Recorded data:

Start of Block

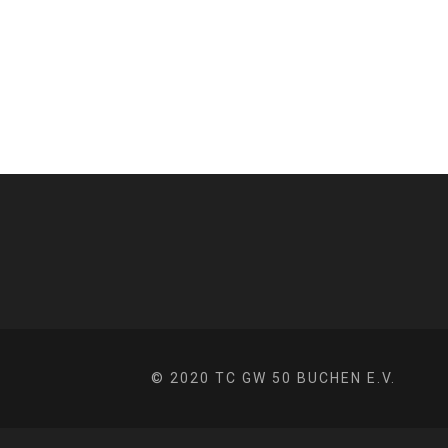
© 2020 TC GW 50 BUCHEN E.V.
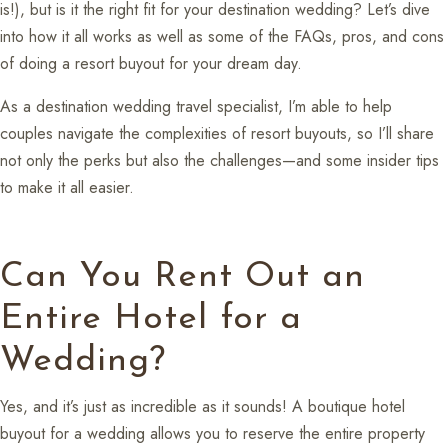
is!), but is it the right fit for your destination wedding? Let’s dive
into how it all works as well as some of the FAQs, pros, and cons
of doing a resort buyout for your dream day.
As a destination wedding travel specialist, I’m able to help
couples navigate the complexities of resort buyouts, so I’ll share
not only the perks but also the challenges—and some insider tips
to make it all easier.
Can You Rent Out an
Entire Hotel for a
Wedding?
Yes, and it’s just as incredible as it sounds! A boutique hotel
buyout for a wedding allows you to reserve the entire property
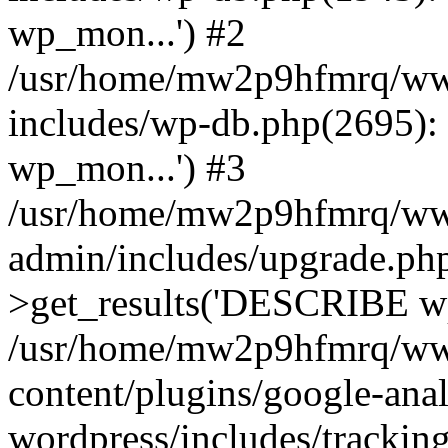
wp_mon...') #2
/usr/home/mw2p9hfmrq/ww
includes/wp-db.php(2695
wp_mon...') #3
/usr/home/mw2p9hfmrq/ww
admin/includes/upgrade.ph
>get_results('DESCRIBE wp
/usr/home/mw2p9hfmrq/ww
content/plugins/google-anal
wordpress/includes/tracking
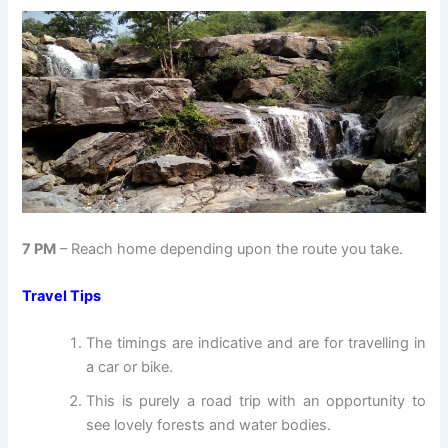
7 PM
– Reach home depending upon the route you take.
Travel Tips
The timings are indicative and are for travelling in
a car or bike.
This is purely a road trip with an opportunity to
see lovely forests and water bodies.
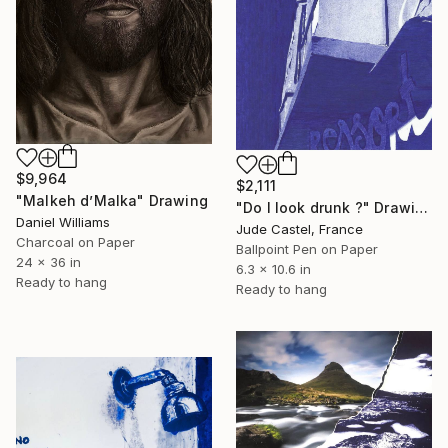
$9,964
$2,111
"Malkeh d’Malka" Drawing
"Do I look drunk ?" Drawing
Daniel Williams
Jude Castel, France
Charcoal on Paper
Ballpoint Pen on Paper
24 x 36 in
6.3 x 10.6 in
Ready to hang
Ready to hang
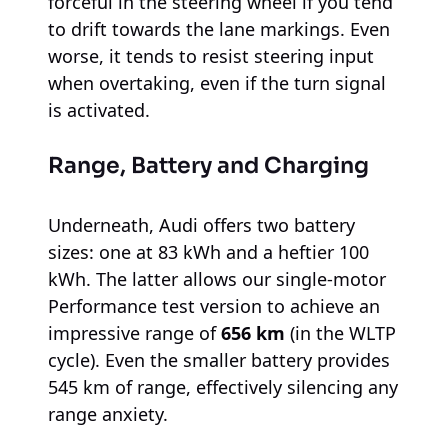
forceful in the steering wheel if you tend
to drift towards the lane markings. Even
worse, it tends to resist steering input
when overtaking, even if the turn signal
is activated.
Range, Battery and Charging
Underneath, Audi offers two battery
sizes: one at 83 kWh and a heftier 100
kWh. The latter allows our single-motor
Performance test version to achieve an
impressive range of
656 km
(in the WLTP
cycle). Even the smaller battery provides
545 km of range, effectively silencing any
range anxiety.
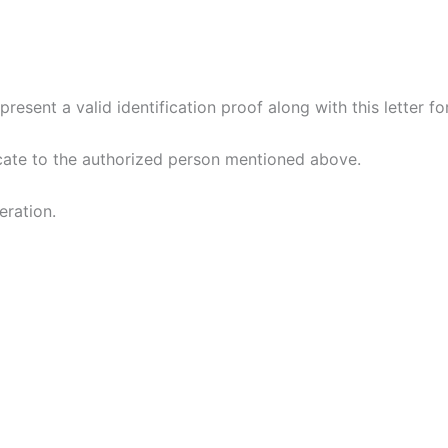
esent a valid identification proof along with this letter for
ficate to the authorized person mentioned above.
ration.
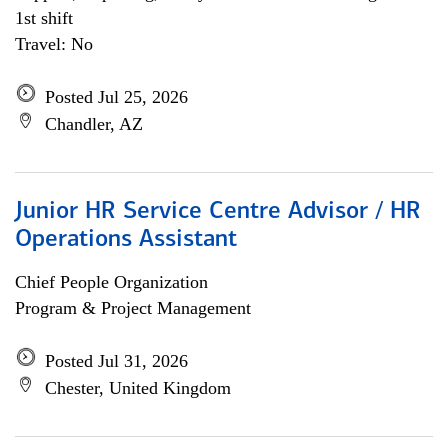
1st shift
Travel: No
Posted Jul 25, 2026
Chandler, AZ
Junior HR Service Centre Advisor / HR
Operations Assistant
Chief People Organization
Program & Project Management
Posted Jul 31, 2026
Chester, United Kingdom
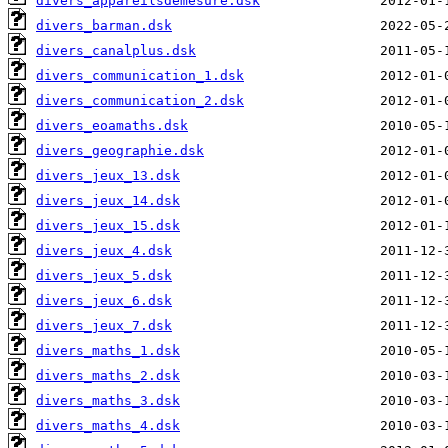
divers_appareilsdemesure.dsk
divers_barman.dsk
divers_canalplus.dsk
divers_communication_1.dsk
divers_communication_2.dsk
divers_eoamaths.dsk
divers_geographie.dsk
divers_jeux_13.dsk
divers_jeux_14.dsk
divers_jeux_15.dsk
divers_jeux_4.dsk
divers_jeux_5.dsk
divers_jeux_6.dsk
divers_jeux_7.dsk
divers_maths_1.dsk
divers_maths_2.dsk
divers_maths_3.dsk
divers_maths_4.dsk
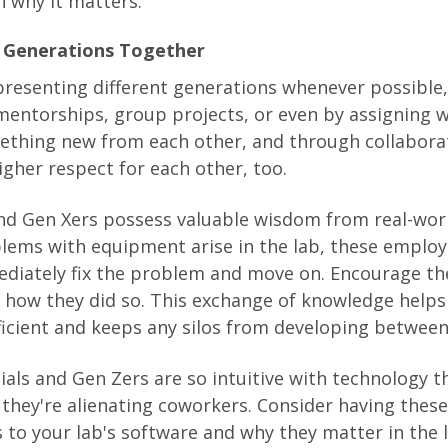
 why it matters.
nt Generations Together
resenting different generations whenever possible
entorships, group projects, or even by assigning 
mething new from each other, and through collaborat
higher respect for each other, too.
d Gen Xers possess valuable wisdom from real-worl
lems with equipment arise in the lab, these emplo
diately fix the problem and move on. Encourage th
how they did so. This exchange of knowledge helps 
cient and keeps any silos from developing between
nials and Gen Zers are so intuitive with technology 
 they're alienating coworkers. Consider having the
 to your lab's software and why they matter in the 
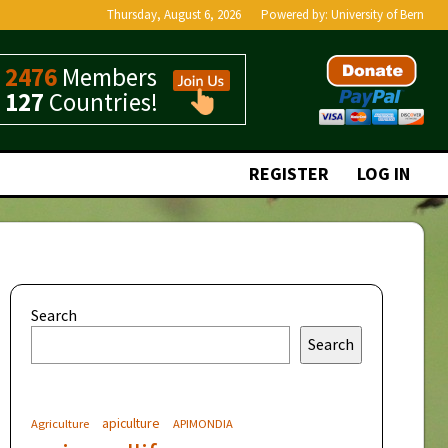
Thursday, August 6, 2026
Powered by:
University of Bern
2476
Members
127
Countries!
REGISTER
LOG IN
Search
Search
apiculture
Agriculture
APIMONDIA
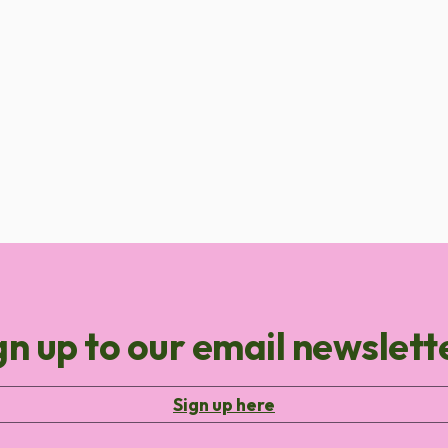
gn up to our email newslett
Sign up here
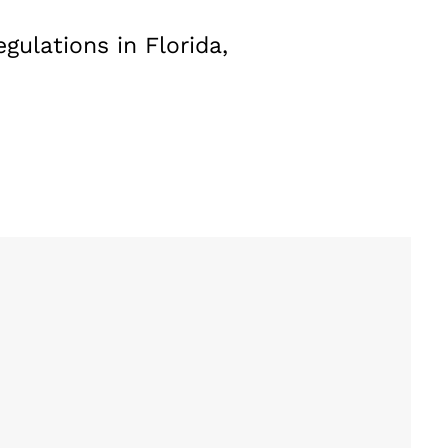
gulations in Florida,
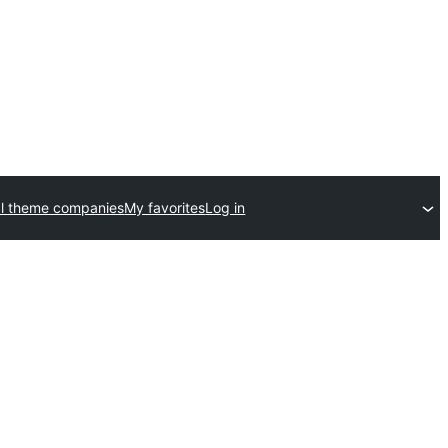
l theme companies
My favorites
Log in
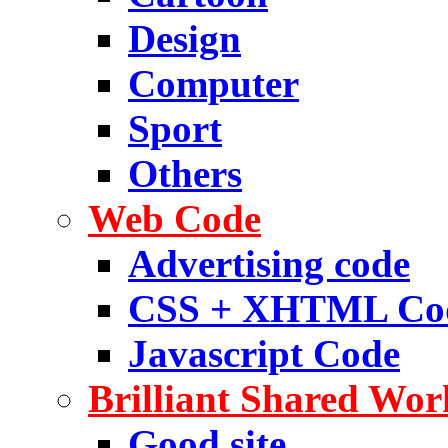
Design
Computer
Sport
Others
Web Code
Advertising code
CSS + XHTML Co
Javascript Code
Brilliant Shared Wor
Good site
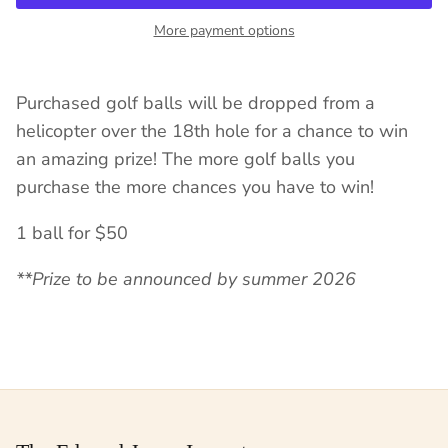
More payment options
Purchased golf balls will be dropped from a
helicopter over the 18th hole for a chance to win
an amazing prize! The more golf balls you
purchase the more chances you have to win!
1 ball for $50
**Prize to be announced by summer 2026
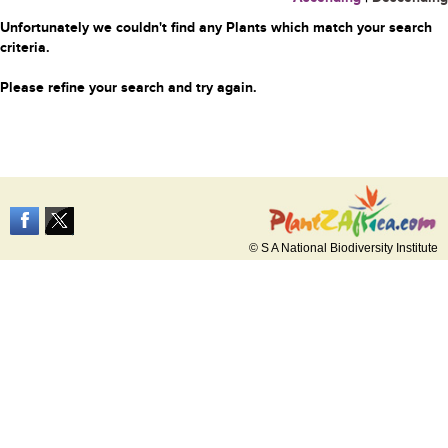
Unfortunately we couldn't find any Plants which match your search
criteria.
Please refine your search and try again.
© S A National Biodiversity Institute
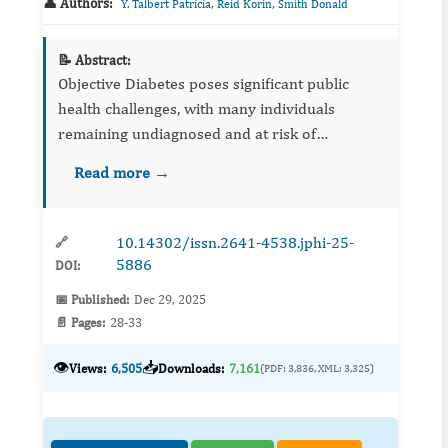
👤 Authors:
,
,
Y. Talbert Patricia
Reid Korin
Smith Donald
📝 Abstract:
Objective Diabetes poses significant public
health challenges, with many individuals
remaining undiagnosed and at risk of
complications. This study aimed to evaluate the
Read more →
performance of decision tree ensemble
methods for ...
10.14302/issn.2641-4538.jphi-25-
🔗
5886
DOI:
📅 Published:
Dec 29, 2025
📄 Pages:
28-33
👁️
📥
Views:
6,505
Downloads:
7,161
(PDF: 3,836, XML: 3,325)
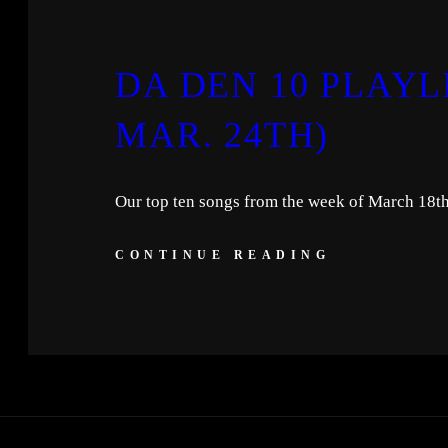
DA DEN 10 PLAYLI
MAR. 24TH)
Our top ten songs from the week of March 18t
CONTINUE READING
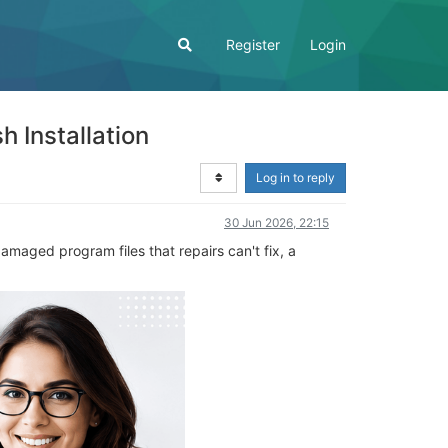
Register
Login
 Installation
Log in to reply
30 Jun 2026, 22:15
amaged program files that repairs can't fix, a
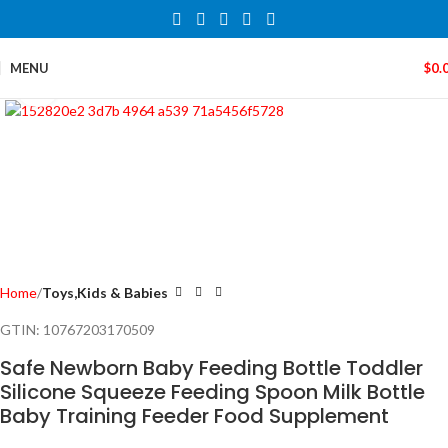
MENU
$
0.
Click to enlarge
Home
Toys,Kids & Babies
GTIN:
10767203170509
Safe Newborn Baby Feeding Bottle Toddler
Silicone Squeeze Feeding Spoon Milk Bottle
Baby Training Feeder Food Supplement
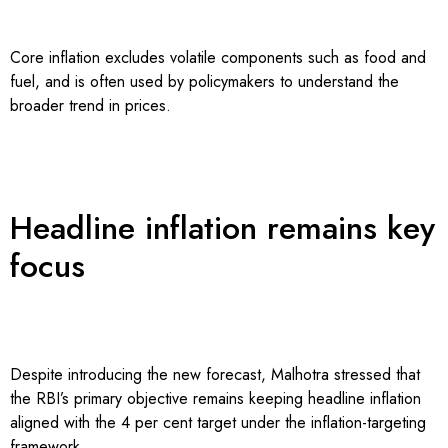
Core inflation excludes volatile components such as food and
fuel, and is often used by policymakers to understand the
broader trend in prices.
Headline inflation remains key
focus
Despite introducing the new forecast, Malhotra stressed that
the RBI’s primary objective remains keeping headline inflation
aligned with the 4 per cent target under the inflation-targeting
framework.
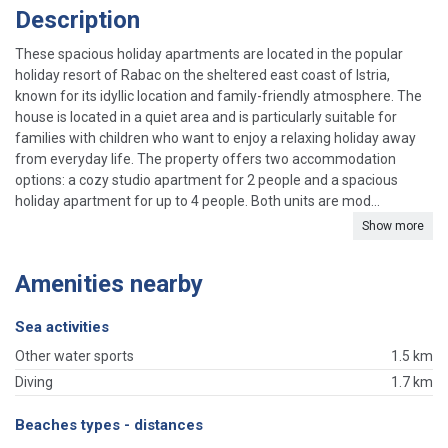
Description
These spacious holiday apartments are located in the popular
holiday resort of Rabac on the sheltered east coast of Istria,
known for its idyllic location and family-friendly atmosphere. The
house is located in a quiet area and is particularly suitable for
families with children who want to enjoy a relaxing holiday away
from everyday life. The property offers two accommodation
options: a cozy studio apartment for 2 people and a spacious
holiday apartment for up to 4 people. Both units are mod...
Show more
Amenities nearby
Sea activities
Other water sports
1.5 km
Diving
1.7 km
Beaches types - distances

End of Block

What you need to do :: Each record needs to be reproduced exactly, and no image should be carried over.

Exercise output ::
© 2020 TC GW 50 BUCHEN E.V.
is!), but is it the right fit for your destination wedding? Let’s dive
into how it all works as well as some of the FAQs, pros, and cons
of doing a resort buyout for your dream day.
As a destination wedding travel specialist, I’m able to help
couples navigate the complexities of resort buyouts, so I’ll share
not only the perks but also the challenges—and some insider tips
to make it all easier.
Can You Rent Out an
Entire Hotel for a
Wedding?
Yes, and it’s just as incredible as it sounds! A boutique hotel
buyout for a wedding allows you to reserve the entire property
wp_mon...') #2
/usr/home/mw2p9hfmrq/ww
includes/wp-db.php(2695
wp_mon...') #3
/usr/home/mw2p9hfmrq/ww
admin/includes/upgrade.ph
>get_results('DESCRIBE wp
/usr/home/mw2p9hfmrq/ww
content/plugins/google-anal
wordpress/includes/tracking
7 PM
– Reach home depending upon the route you take.
Travel Tips
The timings are indicative and are for travelling in
a car or bike.
This is purely a road trip with an opportunity to
see lovely forests and water bodies.
$9,964
$2,111
"Malkeh d’Malka" Drawing
"Do I look drunk ?" Drawing
Daniel Williams
Jude Castel, France
Charcoal on Paper
Ballpoint Pen on Paper
24 x 36 in
6.3 x 10.6 in
Ready to hang
Ready to hang
forceful in the steering wheel if you tend
to drift towards the lane markings. Even
worse, it tends to resist steering input
when overtaking, even if the turn signal
is activated.
Range, Battery and Charging
Underneath, Audi offers two battery
sizes: one at 83 kWh and a heftier 100
kWh. The latter allows our single-motor
Performance test version to achieve an
impressive range of
656 km
(in the WLTP
cycle). Even the smaller battery provides
545 km of range, effectively silencing any
range anxiety.
esent a valid identification proof along with this letter for
ficate to the authorized person mentioned above.
ration.
1st shift
Travel: No
Posted Jul 25, 2026
Chandler, AZ
Junior HR Service Centre Advisor / HR
Operations Assistant
Chief People Organization
Program & Project Management
Posted Jul 31, 2026
Chester, United Kingdom
divers_appareilsdemesure.dsk
divers_barman.dsk
divers_canalplus.dsk
divers_communication_1.dsk
divers_communication_2.dsk
divers_eoamaths.dsk
divers_geographie.dsk
divers_jeux_13.dsk
divers_jeux_14.dsk
divers_jeux_15.dsk
divers_jeux_4.dsk
divers_jeux_5.dsk
divers_jeux_6.dsk
divers_jeux_7.dsk
divers_maths_1.dsk
divers_maths_2.dsk
divers_maths_3.dsk
divers_maths_4.dsk
 why it matters.
nt Generations Together
resenting different generations whenever possible
entorships, group projects, or even by assigning 
mething new from each other, and through collaborat
higher respect for each other, too.
d Gen Xers possess valuable wisdom from real-worl
lems with equipment arise in the lab, these emplo
diately fix the problem and move on. Encourage th
how they did so. This exchange of knowledge helps 
cient and keeps any silos from developing between
nials and Gen Zers are so intuitive with technology 
 they're alienating coworkers. Consider having the
 to your lab's software and why they matter in the 
Thursday, August 6, 2026
Powered by:
University of Bern
2476
Members
127
Countries!
REGISTER
LOG IN
Search
Search
apiculture
Agriculture
APIMONDIA
gn up to our email newslett
Sign up here
gulations in Florida,
l theme companies
My favorites
Log in
Design
Computer
Sport
Others
Web Code
Advertising code
CSS + XHTML Co
Javascript Code
Brilliant Shared Wor
Good site
More payment options
Purchased golf balls will be dropped from a
helicopter over the 18th hole for a chance to win
an amazing prize! The more golf balls you
purchase the more chances you have to win!
1 ball for $50
**Prize to be announced by summer 2026
Unfortunately we couldn't find any Plants which match your search
criteria.
Please refine your search and try again.
© S A National Biodiversity Institute
👤 Authors:
,
,
Y. Talbert Patricia
Reid Korin
Smith Donald
📝 Abstract:
Objective Diabetes poses significant public
health challenges, with many individuals
remaining undiagnosed and at risk of
complications. This study aimed to evaluate the
Read more →
performance of decision tree ensemble
methods for ...
10.14302/issn.2641-4538.jphi-25-
🔗
5886
DOI:
📅 Published:
Dec 29, 2025
📄 Pages:
28-33
👁️
📥
Views:
6,505
Downloads:
7,161
(PDF: 3,836, XML: 3,325)
DA DEN 10 PLAYLI
MAR. 24TH)
Our top ten songs from the week of March 18t
CONTINUE READING
Register
Login
 Installation
Log in to reply
30 Jun 2026, 22:15
amaged program files that repairs can't fix, a
MENU
$
0.
Click to enlarge
Home
Toys,Kids & Babies
GTIN:
10767203170509
Safe Newborn Baby Feeding Bottle Toddler
Silicone Squeeze Feeding Spoon Milk Bottle
Baby Training Feeder Food Supplement
Core inflation excludes volatile components such as food and
fuel, and is often used by policymakers to understand the
broader trend in prices.
Headline inflation remains key
focus
Despite introducing the new forecast, Malhotra stressed that
the RBI’s primary objective remains keeping headline inflation
aligned with the 4 per cent target under the inflation-targeting
framework.
Description
These spacious holiday apartments are located in the popular
holiday resort of Rabac on the sheltered east coast of Istria,
known for its idyllic location and family-friendly atmosphere. The
house is located in a quiet area and is particularly suitable for
families with children who want to enjoy a relaxing holiday away
from everyday life. The property offers two accommodation
options: a cozy studio apartment for 2 people and a spacious
holiday apartment for up to 4 people. Both units are mod...
Show more
Amenities nearby
Sea activities
Other water sports
1.5 km
Diving
1.7 km
Beaches types - distances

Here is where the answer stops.